このようにカシメ規制部材143と本体ケース135aとの接続によって、カシメ規制部材143によってカシメ部材142の引抜方向(右方向)への移動を規制することができる。本体ケース135aと蓋ケース135bとの係合状態を保持するカシメ部材142の移動を規制することにより、より確実に本体ケース135aと蓋ケース135bとの不正行為による分離を阻止することができる。加えて、カシメ規制部材143がカシメ部材142を貫通した状態で本体ケース135aと接続されるため、カシメ規制部材143が破損しない限りカシメ部材142が不正に引き抜かれることを防止することができ、外部からの不正アクセスを更に効果的に防止することができる。

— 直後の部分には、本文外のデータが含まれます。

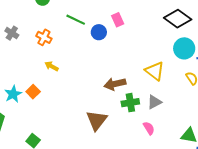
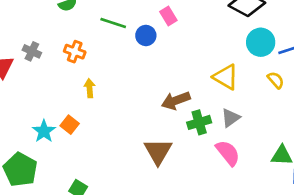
yellow arrow: (52, 66) -> (90, 88), turned 64
pink semicircle: (149, 128) -> (228, 153), size x1.5

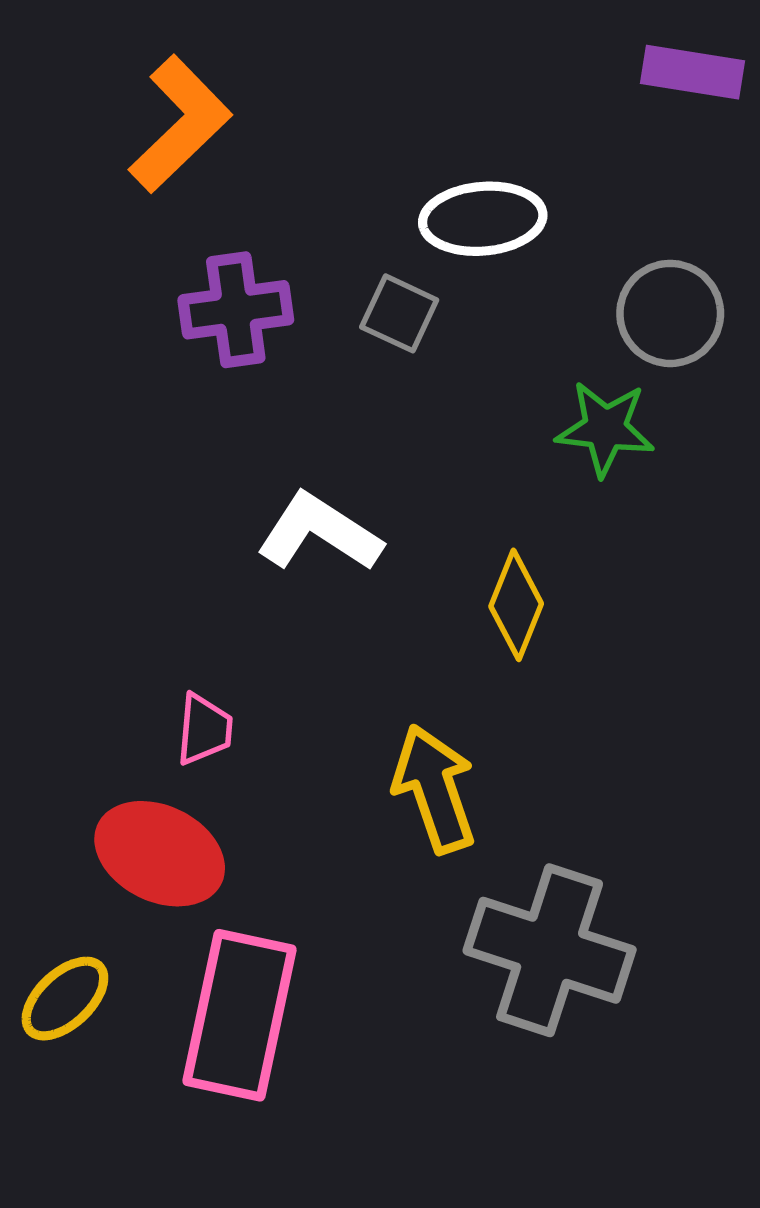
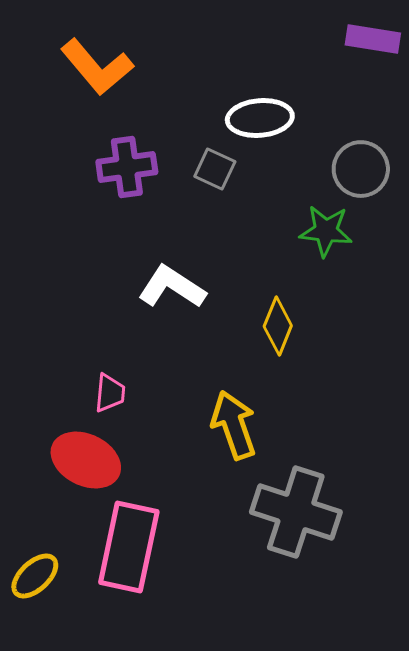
orange L-shape: (180, 124) -> (97, 67), turned 94
yellow ellipse: (65, 999) -> (35, 576), moved

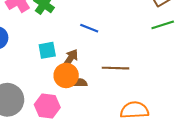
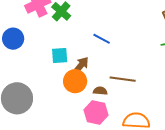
brown semicircle: (80, 83) -> (100, 91), moved
pink hexagon: (47, 106) -> (96, 112), moved

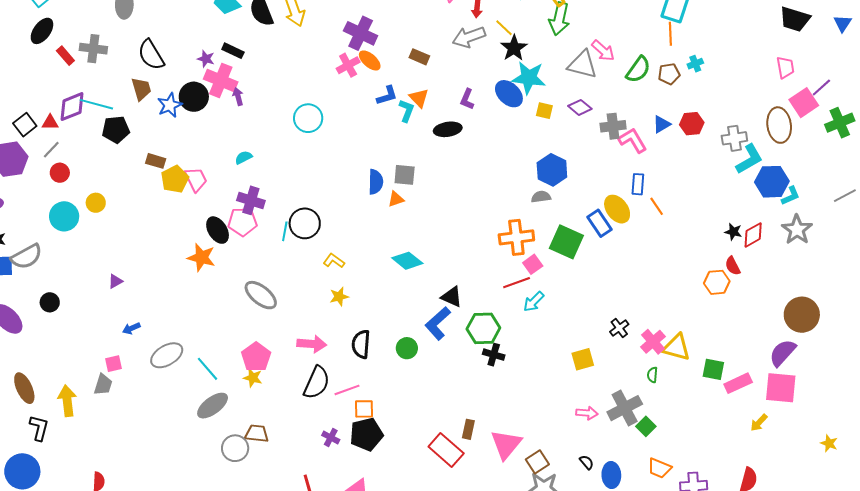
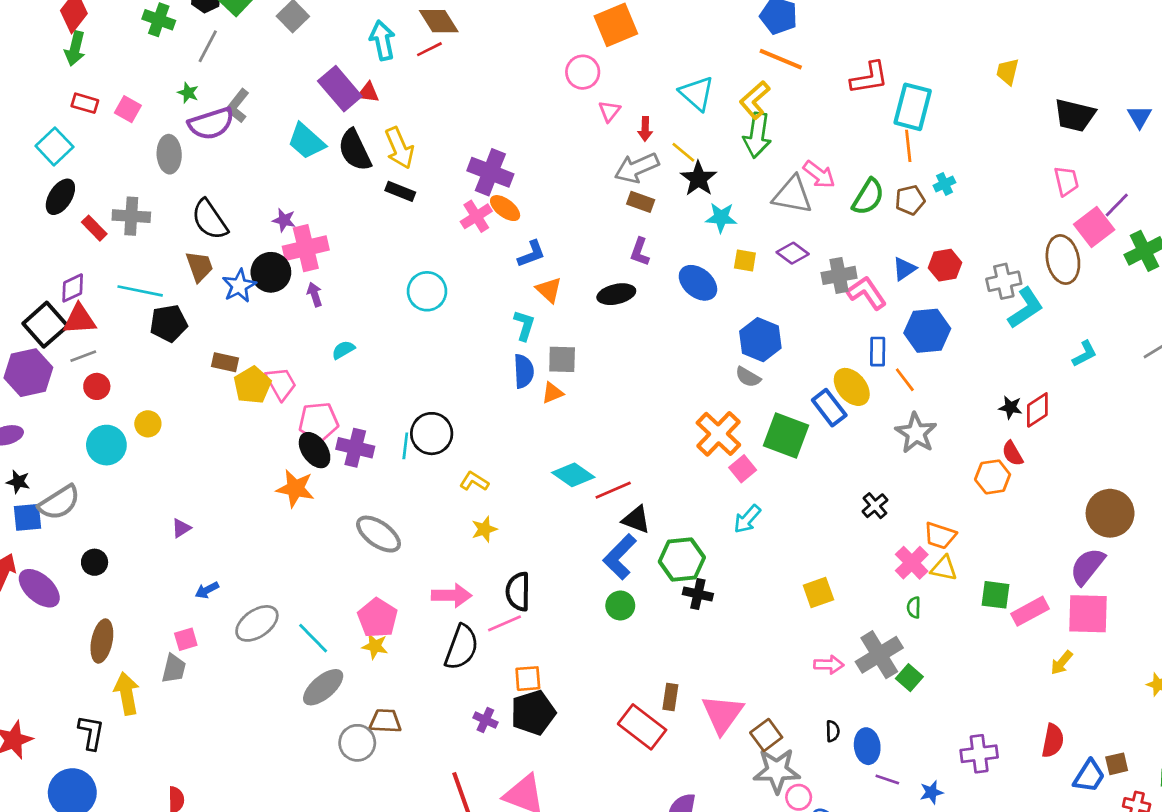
black rectangle: (233, 51) -> (400, 191), moved
brown rectangle: (419, 57) -> (641, 202), moved
cyan star: (529, 78) -> (721, 218), size x0.7
pink cross: (221, 81) -> (306, 248), turned -32
blue ellipse: (509, 94) -> (698, 283), moved
purple arrow: (238, 96) -> (315, 294), moved
orange triangle: (419, 98) -> (549, 290), moved
purple diamond: (72, 107) -> (73, 288), moved, size x0.7
cyan L-shape: (406, 111) -> (524, 325), moved
red triangle: (50, 122) -> (79, 319), size x1.5
black square: (25, 125) -> (45, 325), size x1.4
gray line: (51, 150) -> (83, 356), turned 30
blue hexagon: (772, 182) -> (927, 331), moved
gray semicircle: (541, 197) -> (748, 377), turned -138
purple cross: (251, 200) -> (355, 448), moved
pink pentagon: (243, 222) -> (318, 422), moved
gray star: (797, 230) -> (916, 433), moved
orange cross: (516, 237) -> (718, 434), turned -36
red line: (517, 283) -> (613, 490), moved
black cross: (619, 328) -> (875, 506), moved
yellow triangle: (677, 347) -> (944, 568), size x0.7
green circle: (407, 348) -> (620, 605), moved
brown ellipse: (24, 388) -> (102, 641), moved, turned 40
pink line: (347, 390) -> (505, 623), moved
black semicircle: (587, 462) -> (833, 731), turned 42
orange trapezoid: (659, 468) -> (940, 536), moved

また、実施の形態2に係る主制御基板ユニットU2は、カシメ部材142の係止状態において、カシメ部材142の左端面と、蓋ケース35bの左側面と、は略同一面となるように構成されているが(図11(c)参照)、蓋ケース35bの左側面にカシメ部材42の左端面よりも左方に突出した立設部を設けてもよい。立設部は、カシメ部材42の外周面を覆うように設ける。立設部を設けることにより、実施の形態1に係る主制御基板ユニットU1と同様に、カシメ部材142と蓋カシメ穴部135kとの間に工具等が挿入されて、無理にカシメ部材142が引き抜かれることを阻止することができる。

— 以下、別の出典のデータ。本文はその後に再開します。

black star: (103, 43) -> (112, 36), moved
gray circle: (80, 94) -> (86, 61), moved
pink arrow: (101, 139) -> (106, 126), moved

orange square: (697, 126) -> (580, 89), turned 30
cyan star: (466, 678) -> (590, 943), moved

加えて、カシメ規制部材143の不正な引き抜きを防止するために、カシメ規制部材143が蓋ケース35bと接続した状態において、蓋ケース35bにおけるカシメ規制部材143の把持部143aの周囲に壁部を設けてもよい。壁部を更に設けることにより、カシメ規制部材143へのアクセスを困難にして、カシメ部材が不正に引き抜かれることを防止することができる。なお、この場合には、壁部がカシメ規制部材の高さよりも高く構成されていることが好ましい。